======== INFORMATION GIVEN ========

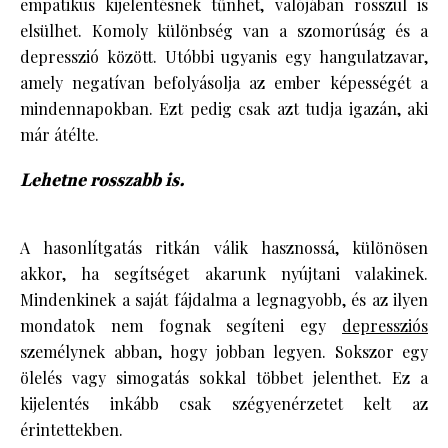
empatikus kijelentésnek tűnhet, valójában rosszul is
elsülhet. Komoly különbség van a szomorúság és a
depresszió között. Utóbbi ugyanis egy hangulatzavar,
amely negatívan befolyásolja az ember képességét a
mindennapokban. Ezt pedig csak azt tudja igazán, aki
már átélte.
Lehetne rosszabb is.
A hasonlítgatás ritkán válik hasznossá, különösen
akkor, ha segítséget akarunk nyújtani valakinek.
Mindenkinek a saját fájdalma a legnagyobb, és az ilyen
mondatok nem fognak segíteni egy
depressziós
személynek abban, hogy jobban legyen. Sokszor egy
ölelés vagy simogatás sokkal többet jelenthet. Ez a
kijelentés inkább csak szégyenérzetet kelt az
érintettekben.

========

# WORK ORDER:
The response must contain exactly the lines from the one with "mondatok nem fognak segíteni egy" through the last line of the material above, both ends included, and no others.

# WORKED SOLUTION:
mondatok nem fognak segíteni egy
depressziós
személynek abban, hogy jobban legyen. Sokszor egy
ölelés vagy simogatás sokkal többet jelenthet. Ez a
kijelentés inkább csak szégyenérzetet kelt az
érintettekben.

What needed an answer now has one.